Samsung recently explained their design language for the Samsung Galaxy Alpha in a blog post on their website. Over the last few years Samsung has taken more criticism than most manufacturers for their use of plastic in their flagship models. Many expect metal in their flagship phones like the HTC One or the Apple iPhone, and complain mightily about devices like the Samsung Galaxy Note line or the Samsung Galaxy S line when the outer package is all plastic. The major complaint about Samsung phones and plastic is that they feel ‘cheap’.
In the blog post, Samsung mentioned that metal is nothing new to them. Samsung goes on to discuss how they previously used metal back in 2006 on the Card Phone(SGH-310). Many people forget that the iPhone 3G and 3GS were all plastic in addition to the iPhone 5c. Samsung claims they derived their design language for the Galaxy Alpha from the Card Phone which was known for its thinness, style and grip. They go onto explain why they use rounded corners on the Alpha – the weakest part of the smartphone are the corners, therefore rounded corners provide better durability against drops. The impact is lessened on a rounded corner vs a sharp corner. In addition to the rounded corners, Samsung also applied a special material where people hold their phones most frequently, creating an enhanced grip.

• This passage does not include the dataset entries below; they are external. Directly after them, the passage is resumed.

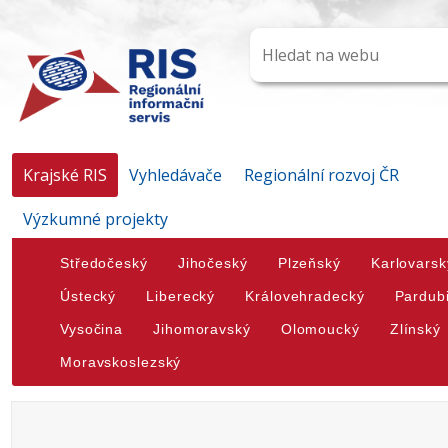
Krajské RIS
Vyhledávače
Regionální rozvoj ČR
Výzkumné projekty
Středočeský
Jihočeský
Plzeňský
Karlovarsk
Ústecký
Liberecký
Královehradecký
Pardub
Vysočina
Jihomoravský
Olomoucký
Zlínský
Moravskoslezský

If you are a fan of Samsung phones like I am, you probably already appreciate their use of materials and design language. Plastic is lighter, more durable, and transfers less heat from the phone to your hand. Having a metal frame with a plastic back makes perfect sense for the Galaxy Alpha. Improve durability around the sides to help protect the phone when it is dropped (almost inevitable for some), and keep plastic on the back for improved durability, reduced weight, and fewer heat issues. In my opinion, Samsung has always made design a major factor and this recent blog post shows that they actually do care about the materials they use despite all of the heat they get for using plastic. Phones that are all metal tend to be heavier than plastic which lends itself to the idiom, ‘The bigger they are, the harder they fall’.